41. ¿QUIÉN ME QUIERE MÁS?

Llaman al timbre, ¡ya están aquí!
Me refiero a los canadienses y en concreto a El Vancuverita.
Mientras mi hermana va a abrirles la puerta, mi hijo se pasea de un lado a otro del piso arrastrando a su Naranjito. Yo he barajado la posibilidad de ponerme la camiseta de Afrodita-A, pero al final no he tenido el valor suficiente. Además he de guardar la compostura, no me puedo olvidar de mi retoño.
Cuando mi hermana les da paso, yo intento aparentar indiferencia esperándolos en el salón, aunque me he tenido que sentar porque me tiemblan las piernas.
Se aproximan por uno de los pasillos.
-Hiiii, Darling!-. Me dice El Vancuverita con una voz susurrada y seductora, plantado en la puerta del salón, recibiéndome con los brazos abiertos y su increíble sonrisa. Como cuando se les dice a los niños aquello de… ¿Quién me quiere máaaas?
Contengo las ganas de salir corriendo, por guardar las formas y porque las piernas no me lo permitirían.
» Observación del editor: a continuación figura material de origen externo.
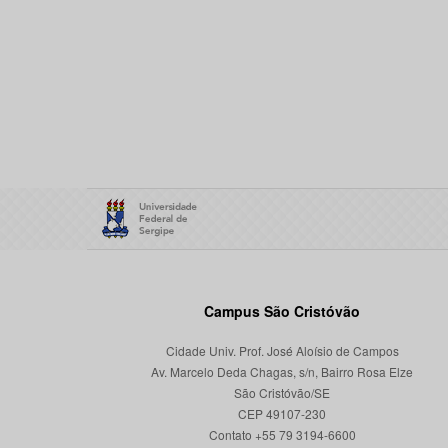
Campus São Cristóvão
Cidade Univ. Prof. José Aloísio de Campos
Av. Marcelo Deda Chagas, s/n, Bairro Rosa Elze
São Cristóvão/SE
CEP 49107-230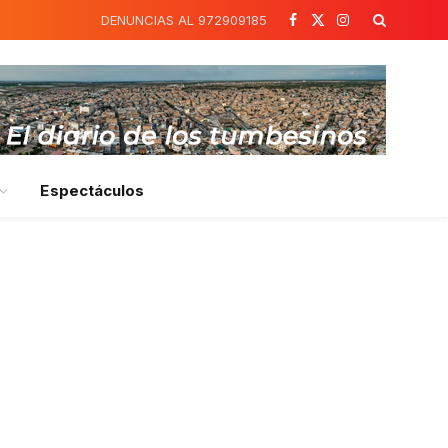
DENUNCIAS AL 972909185
Facebook
X
Instagram
(Twitter)
Espectáculos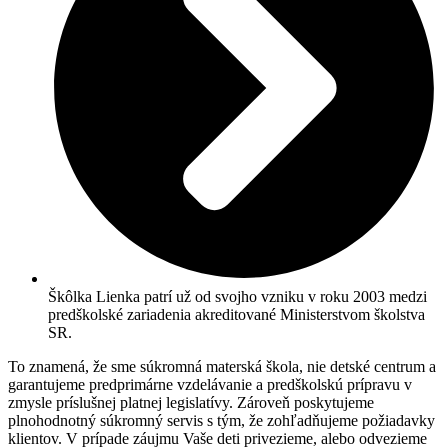
Škôlka Lienka patrí už od svojho vzniku v roku 2003 medzi
predškolské zariadenia akreditované Ministerstvom školstva
SR.
To znamená, že sme súkromná materská škola, nie detské centrum a
garantujeme predprimárne vzdelávanie a predškolskú prípravu v
zmysle príslušnej platnej legislatívy. Zároveň poskytujeme
plnohodnotný súkromný servis s tým, že zohľadňujeme požiadavky
klientov. V prípade záujmu Vaše deti privezieme, alebo odvezieme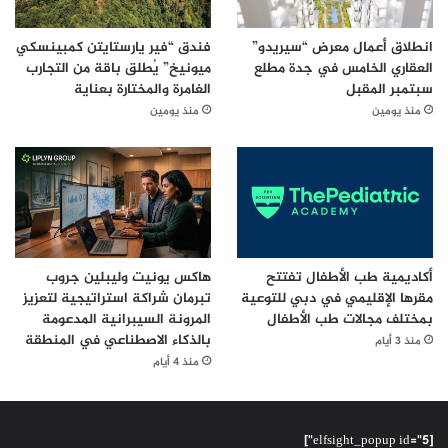
انطلاق أعمال معرض “سيريدو”
فندق “فير يارستايتن كمبينسكي
العقاري الخامس في جدة مطلع
ميونيخ” يُطلق باقة من التجارب
سبتمبر المقبل
الغامرة والمختارة بعناية
منذ يومين
منذ يومين
أكاديمية طب الأطفال تفتتح
هاكس يونيت وليبلين جروب
مقرها الإقليمي في دبي للتوعية
تبرمان شراكة استراتيجية لتعزيز
بمختلف مجالات طب الأطفال
المرونة السيبرانية المدعومة
بالذكاء الاصطناعي في المنطقة
منذ 3 أيام
منذ 4 أيام
[elfsight_popup id="5"]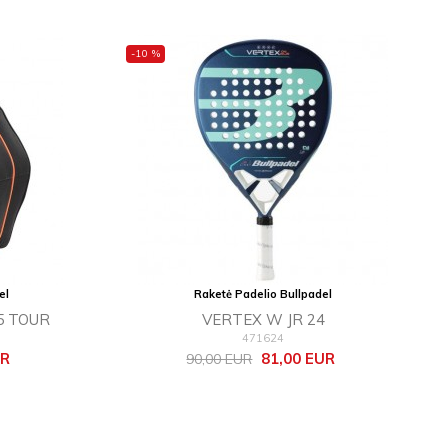
-10 %
el
Raketė Padelio Bullpadel
5 TOUR
VERTEX W JR 24
471624
Bazinė
Kaina
UR
81,00 EUR
90,00 EUR
kaina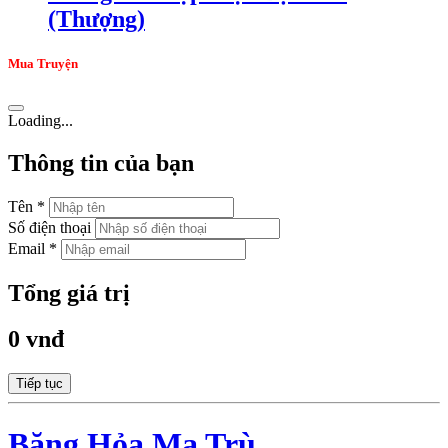
(Thượng)
Mua Truyện
Loading...
Thông tin của bạn
Tên *
Số điện thoại
Email *
Tổng giá trị
0 vnđ
Tiếp tục
Băng Hỏa Ma Trù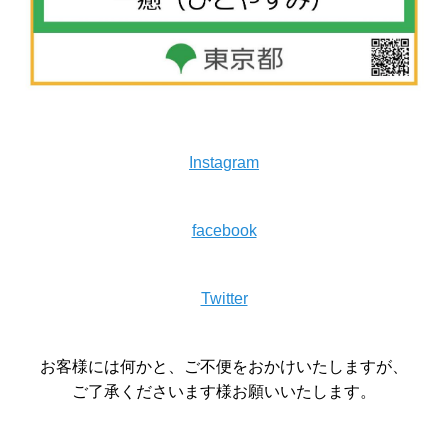
Instagram
facebook
Twitter
お客様には何かと、ご不便をおかけいたしますが、
ご了承くださいます様お願いいたします。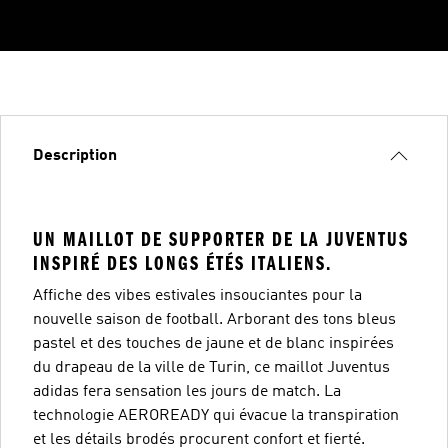
Description
UN MAILLOT DE SUPPORTER DE LA JUVENTUS
INSPIRÉ DES LONGS ÉTÉS ITALIENS.
Affiche des vibes estivales insouciantes pour la
nouvelle saison de football. Arborant des tons bleus
pastel et des touches de jaune et de blanc inspirées
du drapeau de la ville de Turin, ce maillot Juventus
adidas fera sensation les jours de match. La
technologie AEROREADY qui évacue la transpiration
et les détails brodés procurent confort et fierté.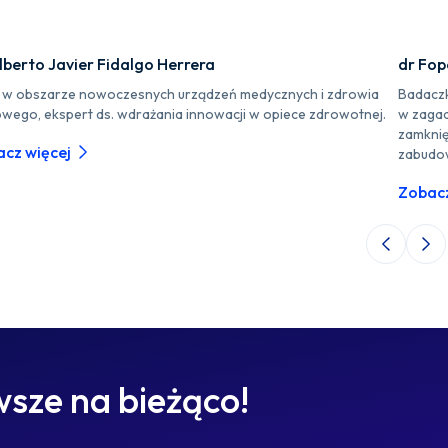
lberto Javier Fidalgo Herrera
dr Fo
r w obszarze nowoczesnych urządzeń medycznych i zdrowia
Badaczk
owego, ekspert ds. wdrażania innowacji w opiece zdrowotnej.
w zagad
zamknię
cz więcej
zabudo
Zobacz
Poprzedni 
Nas
sze na bieżąco!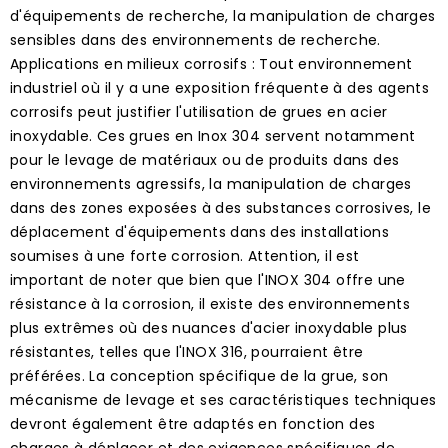
d'équipements de recherche, la manipulation de charges
sensibles dans des environnements de recherche.
Applications en milieux corrosifs : Tout environnement
industriel où il y a une exposition fréquente à des agents
corrosifs peut justifier l'utilisation de grues en acier
inoxydable. Ces grues en Inox 304 servent notamment
pour le levage de matériaux ou de produits dans des
environnements agressifs, la manipulation de charges
dans des zones exposées à des substances corrosives, le
déplacement d'équipements dans des installations
soumises à une forte corrosion. Attention, il est
important de noter que bien que l'INOX 304 offre une
résistance à la corrosion, il existe des environnements
plus extrêmes où des nuances d'acier inoxydable plus
résistantes, telles que l'INOX 316, pourraient être
préférées. La conception spécifique de la grue, son
mécanisme de levage et ses caractéristiques techniques
devront également être adaptés en fonction des
charges à déplacer et des exigences spécifiques de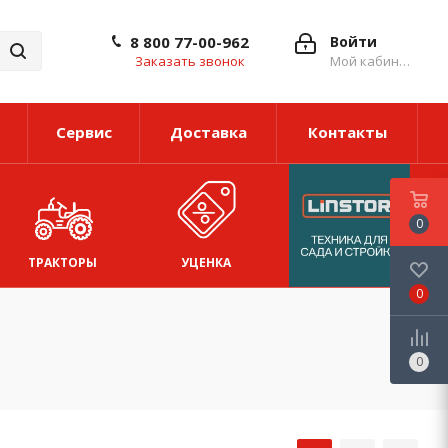
8 800 77-00-962
Войти
Заказать звонок
Мой кабинет
Сервис
Доставка
Контакты
0
ТРАКТОРЫ
УЦЕНКА
0
0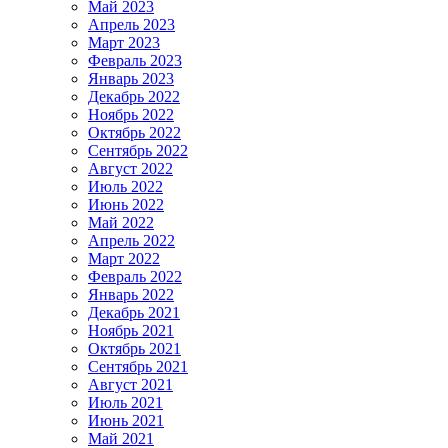
Май 2023
Апрель 2023
Март 2023
Февраль 2023
Январь 2023
Декабрь 2022
Ноябрь 2022
Октябрь 2022
Сентябрь 2022
Август 2022
Июль 2022
Июнь 2022
Май 2022
Апрель 2022
Март 2022
Февраль 2022
Январь 2022
Декабрь 2021
Ноябрь 2021
Октябрь 2021
Сентябрь 2021
Август 2021
Июль 2021
Июнь 2021
Май 2021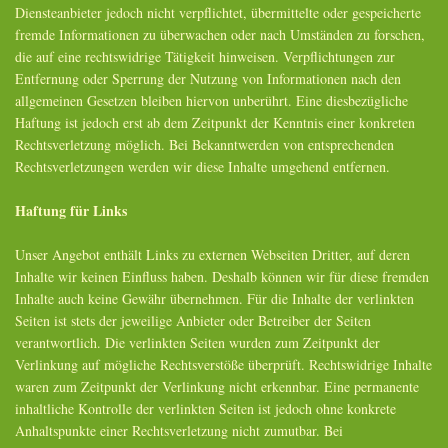
Diensteanbieter jedoch nicht verpflichtet, übermittelte oder gespeicherte
fremde Informationen zu überwachen oder nach Umständen zu forschen,
die auf eine rechtswidrige Tätigkeit hinweisen. Verpflichtungen zur
Entfernung oder Sperrung der Nutzung von Informationen nach den
allgemeinen Gesetzen bleiben hiervon unberührt. Eine diesbezügliche
Haftung ist jedoch erst ab dem Zeitpunkt der Kenntnis einer konkreten
Rechtsverletzung möglich. Bei Bekanntwerden von entsprechenden
Rechtsverletzungen werden wir diese Inhalte umgehend entfernen.
Haftung für Links
Unser Angebot enthält Links zu externen Webseiten Dritter, auf deren
Inhalte wir keinen Einfluss haben. Deshalb können wir für diese fremden
Inhalte auch keine Gewähr übernehmen. Für die Inhalte der verlinkten
Seiten ist stets der jeweilige Anbieter oder Betreiber der Seiten
verantwortlich. Die verlinkten Seiten wurden zum Zeitpunkt der
Verlinkung auf mögliche Rechtsverstöße überprüft. Rechtswidrige Inhalte
waren zum Zeitpunkt der Verlinkung nicht erkennbar. Eine permanente
inhaltliche Kontrolle der verlinkten Seiten ist jedoch ohne konkrete
Anhaltspunkte einer Rechtsverletzung nicht zumutbar. Bei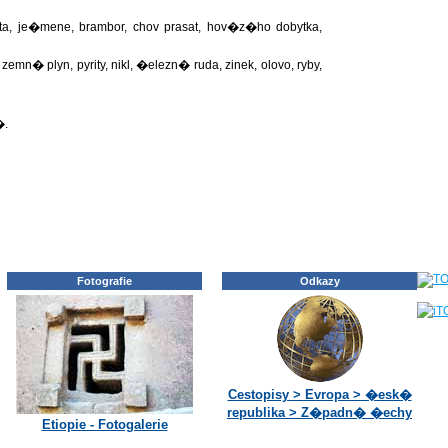
 je�mene, brambor, chov prasat, hov�z�ho dobytka,
� plyn, pyrity, nikl, �elezn� ruda, zinek, olovo, ryby,
�.
Fotografie
Odkazy
Cestopisy > Evropa > �esk�
republika > Z�padn� �echy
Etiopie - Fotogalerie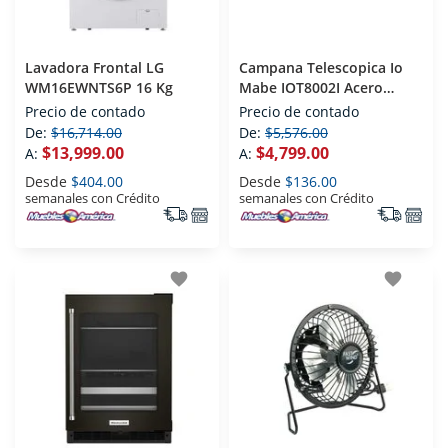
Lavadora Frontal LG
Campana Telescopica Io
WM16EWNTS6P 16 Kg
Mabe IOT8002I Acero
Inoxidable
Precio de contado
Precio de contado
De:
$16,714.00
De:
$5,576.00
$13,999.00
$4,799.00
A:
A:
Desde
$404.00
Desde
$136.00
semanales con Crédito
semanales con Crédito
favorite
favorite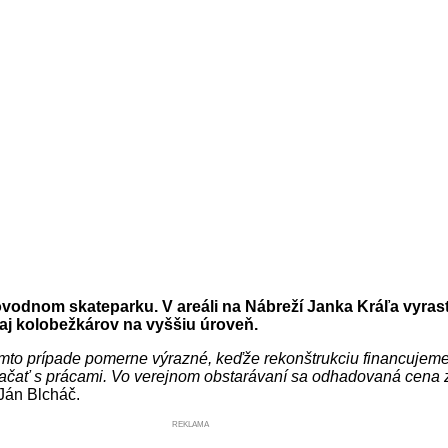
vodnom skateparku. V areáli na Nábreží Janka Kráľa vyrast
 aj kolobežkárov na vyššiu úroveň.
tomto prípade pomerne výrazné, keďže rekonštrukciu financujeme
ať s prácami. Vo verejnom obstarávaní sa odhadovaná cena zníži
Ján Blcháč.
REKLAMA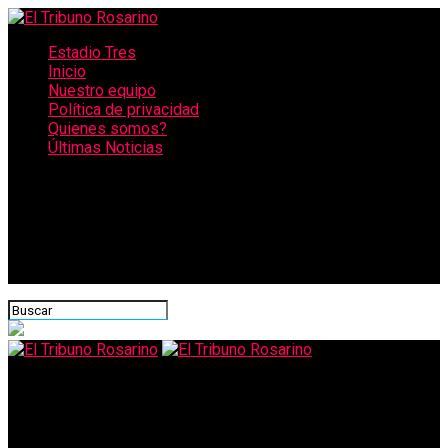
Estadio Tres
Inicio
Nuestro equipo
Política de privacidad
Quienes somos?
Últimas Noticias
CONECTATE CON NOSOTROS
El Tribuno Rosarino
Proponen armar recitales con formato “autoshow” en el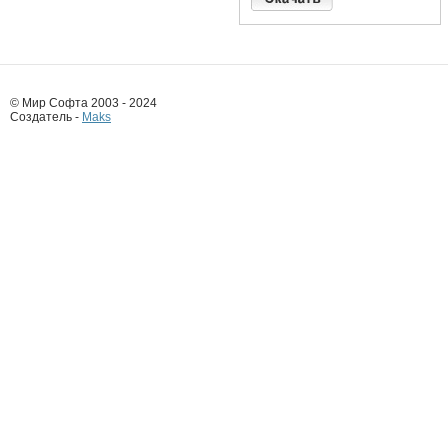
© Мир Софта 2003 - 2024
Создатель -
Maks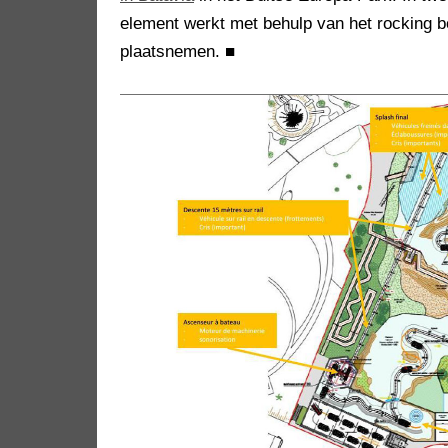
element werkt met behulp van het rocking 
plaatsnemen.
■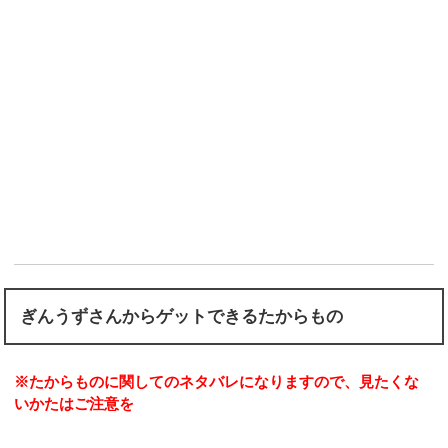
ぎんうずさんからゲットできるたからもの
※たからものに関してのネタバレになりますので、見たくな
いかたはご注意を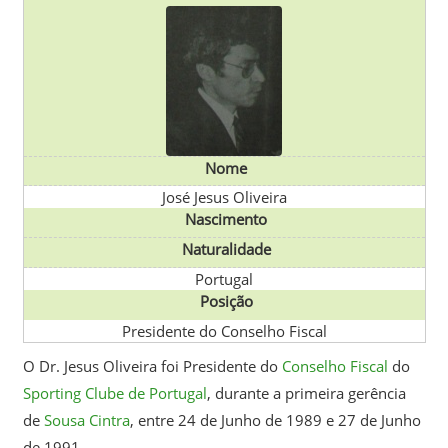
Nome
José Jesus Oliveira
Nascimento
Naturalidade
Portugal
Posição
Presidente do Conselho Fiscal
O Dr. Jesus Oliveira foi Presidente do
Conselho Fiscal
do
Sporting Clube de Portugal
, durante a primeira gerência
de
Sousa Cintra
, entre 24 de Junho de 1989 e 27 de Junho
de 1991.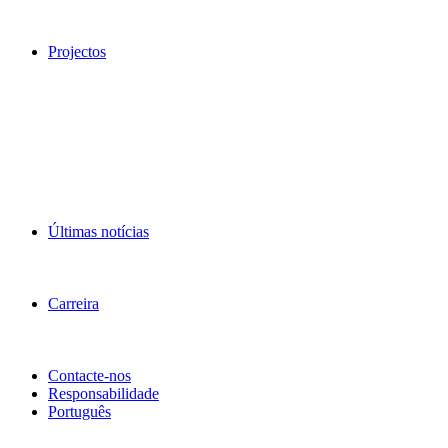
Projectos
Últimas notícias
Carreira
Contacte-nos
Responsabilidade
Português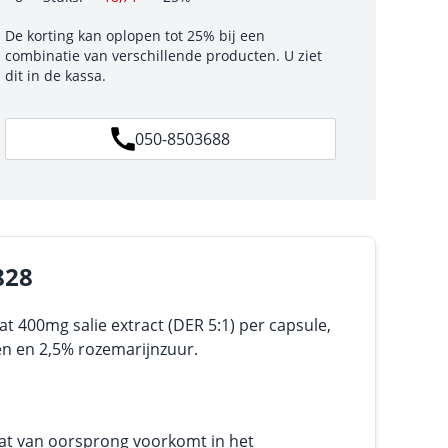
De korting kan oplopen tot 25% bij een
combinatie van verschillende producten. U ziet
dit in de kassa.
050-8503688
828
at 400mg salie extract (DER 5:1) per capsule,
ën en 2,5% rozemarijnzuur.
d dat van oorsprong voorkomt in het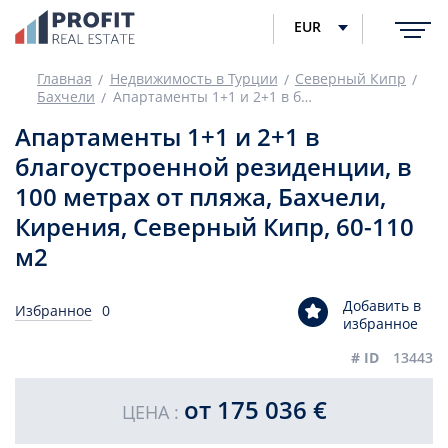
EUR
Главная
Недвижимость в Турции
Северный Кипр
Бахчели
Апартаменты 1+1 и 2+1 в благоустроенной резиденции, в 100 метрах от пляжа, Бахчели, Кирения, Северный Кипр, 60-110 м2
Апартаменты 1+1 и 2+1 в
благоустроенной резиденции, в
100 метрах от пляжа, Бахчели,
Кирения, Северный Кипр, 60-110
м2
Добавить в
Избранное
0
избранное
# ID
13443
от 175 036 €
ЦЕНА :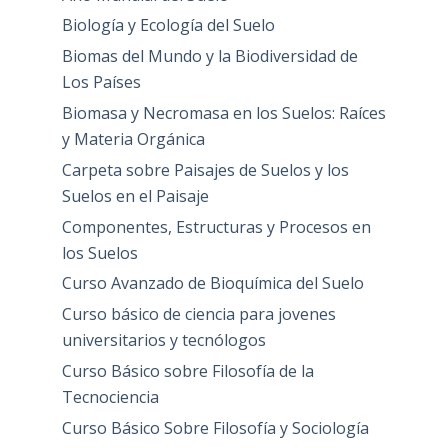
Biología y Ecología del Suelo
Biomas del Mundo y la Biodiversidad de
Los Países
Biomasa y Necromasa en los Suelos: Raíces
y Materia Orgánica
Carpeta sobre Paisajes de Suelos y los
Suelos en el Paisaje
Componentes, Estructuras y Procesos en
los Suelos
Curso Avanzado de Bioquímica del Suelo
Curso básico de ciencia para jovenes
universitarios y tecnólogos
Curso Básico sobre Filosofía de la
Tecnociencia
Curso Básico Sobre Filosofía y Sociología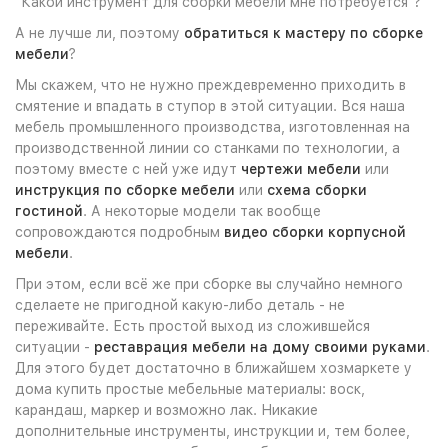
"Какой инструмент для сборки мебели мне потребуется"?
А не лучше ли, поэтому
обратиться к мастеру по сборке
мебели
?
Мы скажем, что не нужно преждевременно приходить в
смятение и впадать в ступор в этой ситуации. Вся наша
мебель промышленного производства, изготовленная на
производственной линии со станками по технологии, а
поэтому вместе с ней уже идут
чертежи мебели
или
инструкция по сборке мебели
или
схема сборки
гостиной
. А некоторые модели так вообще
сопровождаются подробным
видео сборки корпусной
мебели
.
При этом, если всё же при сборке вы случайно немного
сделаете не пригодной какую-либо деталь - не
переживайте. Есть простой выход из сложившейся
ситуации -
реставрация мебели на дому своими руками
.
Для этого будет достаточно в ближайшем хозмаркете у
дома купить простые мебельные материалы: воск,
карандаш, маркер и возможно лак. Никакие
дополнительные инструменты, инструкции и, тем более,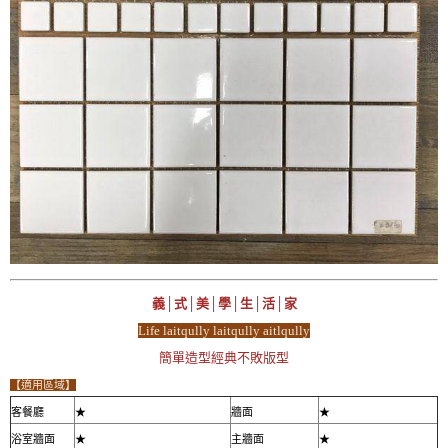
義│式│美│學│生│活│家
Life laitqully laitqully aitlqully
簡單造型經典不敗版型
【適用區域】
客餐廳
★
牆面
★
浴室牆面
★
主牆面
★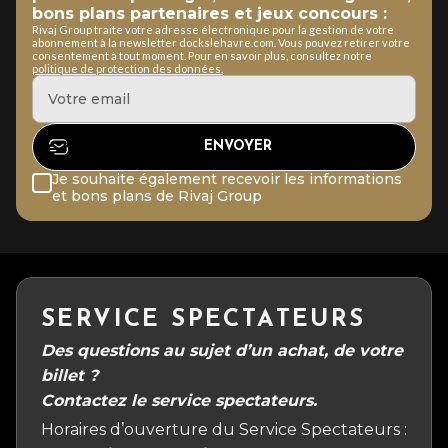
bons plans partenaires et jeux concours :
Rivaj Group traite votre adresse électronique pour la gestion de votre
abonnement à la newsletter dockslehavre.com. Vous pouvez retirer votre
consentement à tout moment. Pour en savoir plus, consultez notre
politique de protection des données.
Je souhaite également recevoir les informations
et bons plans de Rivaj Group
SERVICE SPECTATEURS
Des questions au sujet d’un achat, de votre
billet ?
Contactez le service spectateurs.
Horaires d’ouverture du Service Spectateurs :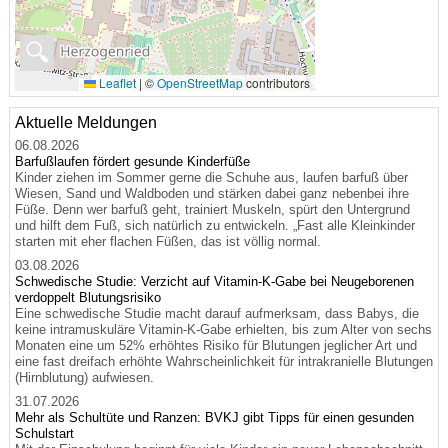
🔍
Leaflet
|
©
OpenStreetMap
contributors
Aktuelle Meldungen
06.08.2026
Barfußlaufen fördert gesunde Kinderfüße
Kinder ziehen im Sommer gerne die Schuhe aus, laufen barfuß über
Wiesen, Sand und Waldboden und stärken dabei ganz nebenbei ihre
Füße. Denn wer barfuß geht, trainiert Muskeln, spürt den Untergrund
und hilft dem Fuß, sich natürlich zu entwickeln. „Fast alle Kleinkinder
starten mit eher flachen Füßen, das ist völlig normal.
03.08.2026
Schwedische Studie: Verzicht auf Vitamin-K-Gabe bei Neugeborenen
verdoppelt Blutungsrisiko
Eine schwedische Studie macht darauf aufmerksam, dass Babys, die
keine intramuskuläre Vitamin-K-Gabe erhielten, bis zum Alter von sechs
Monaten eine um 52% erhöhtes Risiko für Blutungen jeglicher Art und
eine fast dreifach erhöhte Wahrscheinlichkeit für intrakranielle Blutungen
(Hirnblutung) aufwiesen.
31.07.2026
Mehr als Schultüte und Ranzen: BVKJ gibt Tipps für einen gesunden
Schulstart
Pero me dirijo a él y me dejo estrechar por esos brazos. 
Sin decir una palabra me voy derritiendo en el aroma de su cuello.
Pasado ese instante, tras saludar al otro amigo de mi hermana y que ambos saluden entrañablemente a mi hijo, mi hermana se encarga de instalarlos en otra de las habitaciones de su enorme piso.
Inexplicablemente, en ese momento me da por pensar en el punto en el que se quedó mi novela.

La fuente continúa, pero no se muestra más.